Messaging decouples producers from consumers in time: the sender drops a message and moves on, the receiver processes when it can. That buys you resilience and scale — at the cost of having to design for at-least-once delivery, which is the source of most messaging bugs. Master one idea and the rest follows: the broker can deliver a message twice, so your consumer must be idempotent.
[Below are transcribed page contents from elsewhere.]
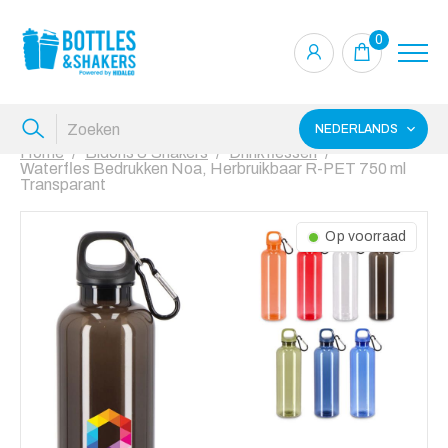
0
NEDERLANDS
Home
Bidons & Shakers
Drinkflessen
Waterfles Bedrukken Noa, Herbruikbaar R-PET 750 ml
Transparant
Op voorraad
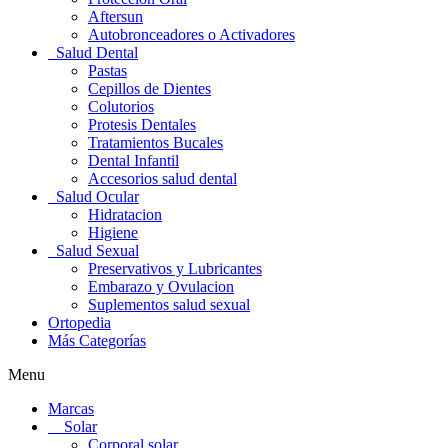
Aftersun
Autobronceadores o Activadores
Salud Dental
Pastas
Cepillos de Dientes
Colutorios
Protesis Dentales
Tratamientos Bucales
Dental Infantil
Accesorios salud dental
Salud Ocular
Hidratacion
Higiene
Salud Sexual
Preservativos y Lubricantes
Embarazo y Ovulacion
Suplementos salud sexual
Ortopedia
Más Categorías
Menu
Marcas
Solar
Corporal solar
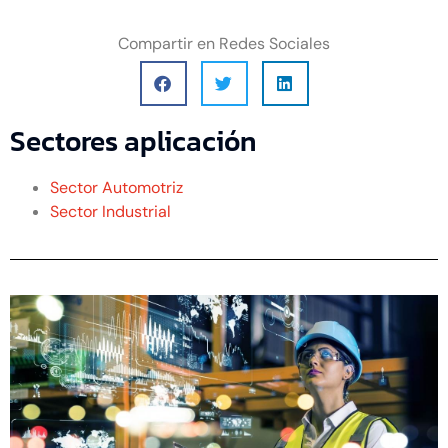
Compartir en Redes Sociales
Sectores aplicación
Sector Automotriz
Sector Industrial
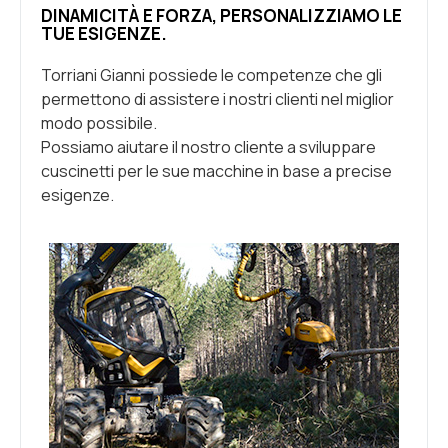
DINAMICITÀ E FORZA, PERSONALIZZIAMO LE
TUE ESIGENZE.
Torriani Gianni possiede le competenze che gli
permettono di assistere i nostri clienti nel miglior
modo possibile.
Possiamo aiutare il nostro cliente a sviluppare
cuscinetti per le sue macchine in base a precise
esigenze.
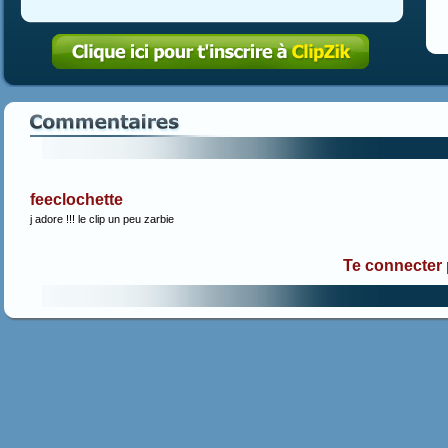
feeclochette
j adore !!! le clip un peu zarbie
Te connecter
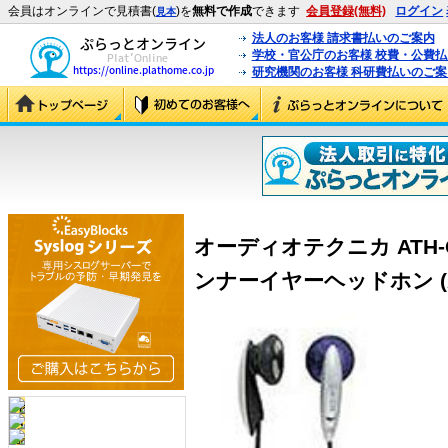
会員はオンラインで見積書(
)を
無料で作成
できます
会員登録(無料)
ログイン
見本
法人のお客様 請求書払いのご案内
学校・官公庁のお客様 校費・公費
研究機関のお客様 科研費払いのご案
オーディオテクニカ ATH-
ンナーイヤーヘッドホン (ATH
Queue vs pub/sub: the two delivery shapes
A queue is for work distribution: N workers compete, each message handled once — scale throughput by adding workers. Pub/sub is for broadcast: one event, many independent reactions (an order-placed event triggers billing, inventory, email, and analytics, each its own subscriber). Kafka blurs the line — a topic is durable, and each consumer group gets its own independent cursor, so it can act like a queue (one group, load-balanced across partitions) or like pub/sub (many groups, each reading the full stream).
Picking a broker
| Broker | Use when | Avoid when | Gotcha |
|---|---|---|---|
| Kafka | high-throughput streaming, event sourcing, replayable log, multiple independent consumers | you need complex per-message routing or low operational overhead | ordering is per-partition only; consumers manage offsets |
| RabbitMQ | flexible routing, task queues, request/reply, priority | millions of msgs/sec or you need long-term replay | messages are gone after ack — no rewind |
| SQS (managed) | you want zero ops on AWS, simple durable queue | you need ordering everywhere or sub-ms latency | standard SQS is at-least-once + unordered (FIFO queues cost throughput) |
The decisive axis is do you need to re-read history? Kafka retains the log, so a new consumer can replay from the beginning and you can re-derive state after a bug — the foundation of event sourcing. RabbitMQ and SQS consume-and-delete: once a message is acked it’s gone, which keeps them simple but means there’s no rewind. Kafka’s other superpower (and its main constraint) is per-partition ordering: messages are ordered within a partition but not across them, so you partition by a key (e.g. user_id) when order matters for that key.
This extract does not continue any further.